--- Goal of the exercise ---
From the material beneath, pull every line with the word "such".

--- Listed records ---
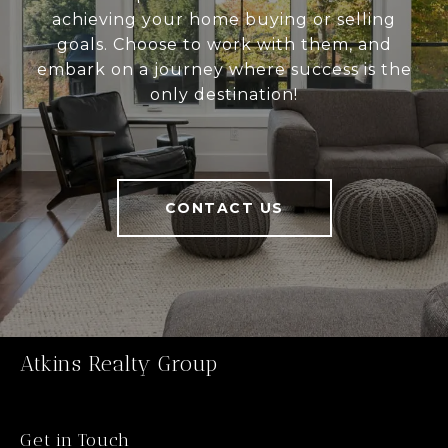
achieving your home buying or selling
goals. Choose to work with them, and
embark on a journey where success is the
only destination!
CONTACT US
Atkins Realty Group
Get in Touch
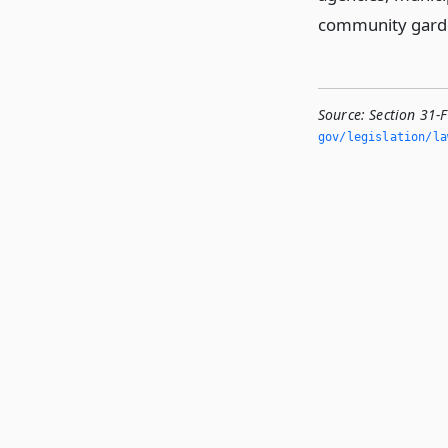
community gard
Source:
Section 31-F
gov/legislation/la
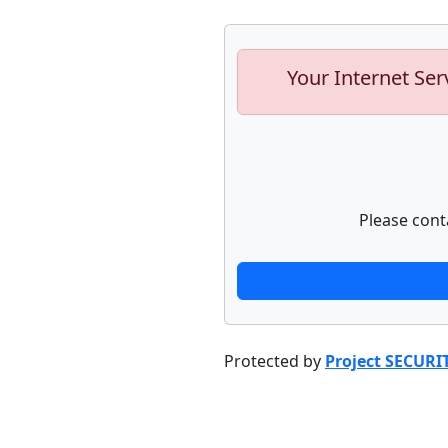
Your Internet Ser
Please cont
Protected by
Project SECURI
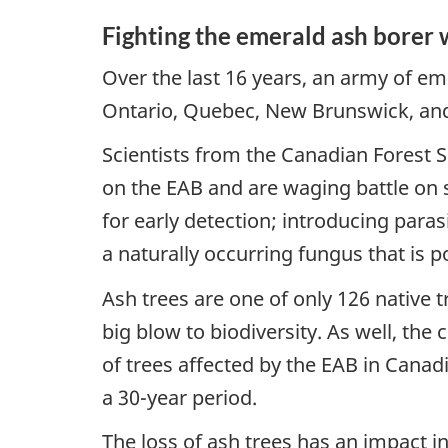
Fighting the emerald ash borer 
Over the last 16 years, an army of em
Ontario, Quebec, New Brunswick, and n
Scientists from the Canadian Forest 
on the EAB and are waging battle on 
for early detection; introducing para
a naturally occurring fungus that is p
Ash trees are one of only 126 native t
big blow to biodiversity. As well, th
of trees affected by the EAB in Canad
a 30-year period.
The loss of ash trees has an impact in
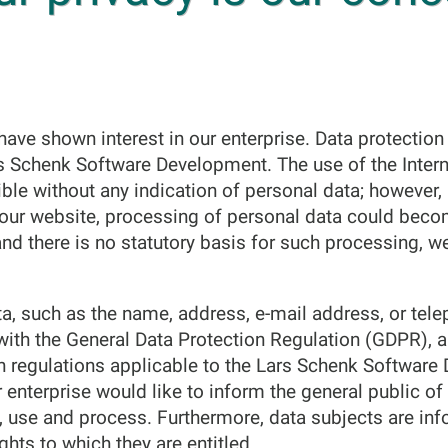
ave shown interest in our enterprise. Data protection is
s Schenk Software Development. The use of the Intern
le without any indication of personal data; however, 
a our website, processing of personal data could beco
and there is no statutory basis for such processing, w
a, such as the name, address, e-mail address, or tel
 with the General Data Protection Regulation (GDPR), 
on regulations applicable to the Lars Schenk Softwar
r enterprise would like to inform the general public o
t, use and process. Furthermore, data subjects are in
ights to which they are entitled.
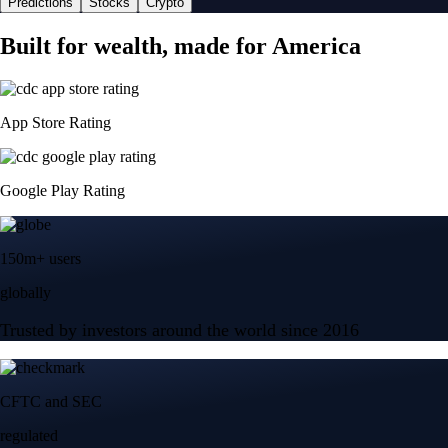
Predictions
Stocks
Crypto
Built for wealth, made for America
App Store Rating
Google Play Rating
150m+ users
globally
Trusted by investors around the world since 2016
CFTC and SEC
regulated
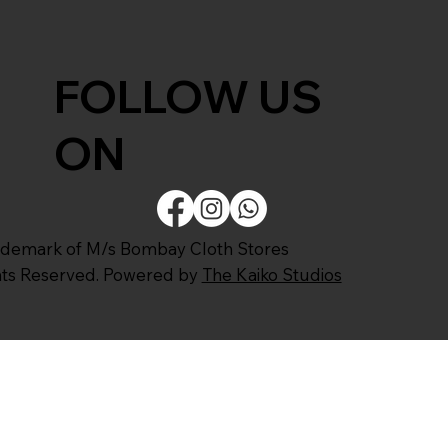
FOLLOW US
ON
ademark of M/s Bombay Cloth Stores
ghts Reserved. Powered by
The Kaiko Studios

--- Answer section ---
and there is no statutory basis for such processing, w
a, such as the name, address, e-mail address, or tel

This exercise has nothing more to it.